SNPwatch: Genetic Variants Near Tumor Suppressor Genes May Increase Risk For Brain And Skin Cancer

SNPwatch gives you the latest news about research linking various traits and conditions to individual genetic variations. These studies are exciting because they offer a glimpse into how genetics may affect our bodies and health; but in most cases, more work is needed before this research can provide information of value to individuals. For that reason it is important to remember that like all information we provide, the studies we describe in SNPwatch are for research and educational purposes only. SNPwatch is not intended to be a substitute for professional medical advice; you should always seek the advice of your physician or other appropriate healthcare professional with any questions you may have regarding diagnosis, cure, treatment or prevention of any disease or other medical condition.

Abstract DNA

It’s well established that defects in the cellular machinery that controls cell division can lead to cancer.  Now, new research shows that the risk for both brain and skin cancer can also be impacted by common DNA variations near a set of growth-regulating genes.

Five reports, published online this week in the journal Nature Genetics, show that variants near the CDKN2A and CDKN2B genes increase the risk of certain types of tumors.  Previous research has implicated these “tumor suppressor” genes in both skin and brain cancer. Mutations in CDKN2A are found in about 2% of all people with melanoma, and outright deletion of CDKN2A and CDKN2B is seen in approximately half of all brain tumors.

Two of the reports (Wrensch et al. and Shete et al.) focused on gliomas, which account for approximately 80% of all primary brain cancers and generally have a dismal prognosis.

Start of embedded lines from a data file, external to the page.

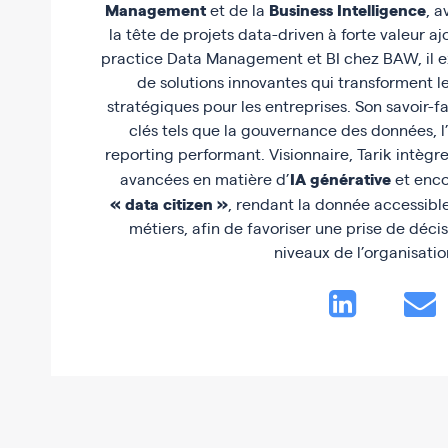
Management
Business Intelligence
et de la
, a
la tête de projets data-driven à forte valeur a
practice Data Management et BI chez BAW, il e
de solutions innovantes qui transforment l
stratégiques pour les entreprises. Son savoir-
clés tels que la gouvernance des données, l
reporting performant. Visionnaire, Tarik intègr
IA générative
avancées en matière d’
et enco
« data citizen »
, rendant la donnée accessible
métiers, afin de favoriser une prise de décis
niveaux de l’organisatio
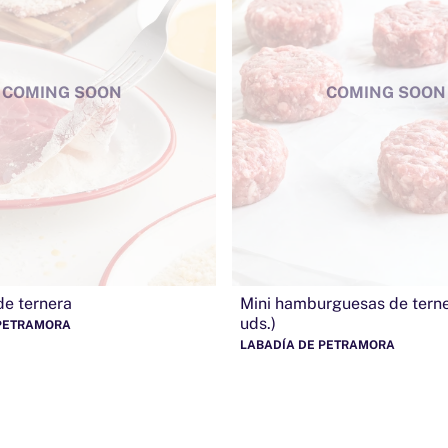
COMING SOON
COMING SOON
 de ternera
Mini hamburguesas de terne
uds.)
 PETRAMORA
LABADÍA DE PETRAMORA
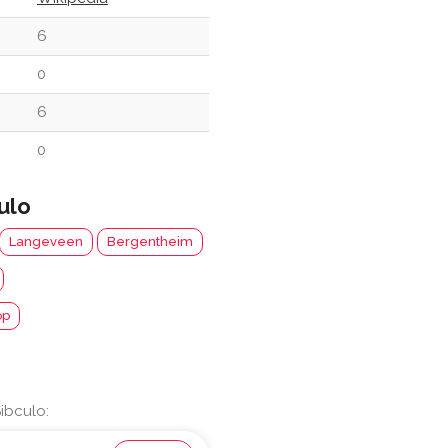
6
0
6
0
ulo
Langeveen
Bergentheim
op
ibculo:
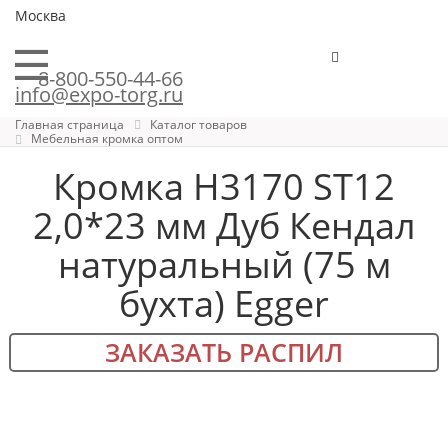
Москва
8-800-550-44-66
info@expo-torg.ru
Главная страница
Каталог товаров
Мебельная кромка оптом
Кромка H3170 ST12
2,0*23 мм Дуб Кендал
натуральный (75 м
бухта) Egger
ЗАКАЗАТЬ РАСПИЛ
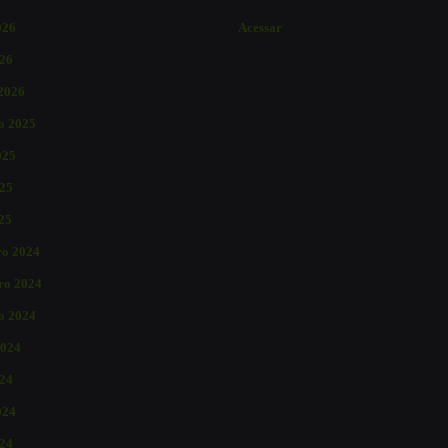
026
Acessar
26
 2026
o 2025
025
25
025
o 2024
ro 2024
o 2024
2024
024
024
24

The remaining three papers were skin cancer studies.  Two of these (Bishop et al. and Falchi et al.) focused on melanoma, while the third (Stacey et al.) looked at basal cell carcinoma.  Melanoma accounts for less than 5% of all skin cancers, but is responsible for most skin cancer deaths. Basal cell carcinoma is also serious, though not usually deadly, and is the most common type of cancer overall in people with European ancestry.

The disease-associated variants near the CDKN2A and CDKN2B genes were distinct for the three types of cancer studied.  This could mean that they each have separate risk-increasing effects, or that they are all pointing researchers in the direction of a single variant in the region that is involved in glioma, melanoma and basal cell carcinoma.

It’s no surprise that these genes, which play important roles in some of the most basic cellular processes, appear to be involved in several types of cancer. In fact, variation in and around CDKN2A and CDKN2B might be important for other diseases as well.  Previous research has also implicated SNPs near these genes in coronary artery disease and type 2 diabetes.

As more research is done, we can probably expect to see more variants in this region of DNA associated with more diseases.  It will be fascinating to see how they all connect to each other, and more importantly, what new insight they give scientists into how tiny DNA changes can have big health consequences.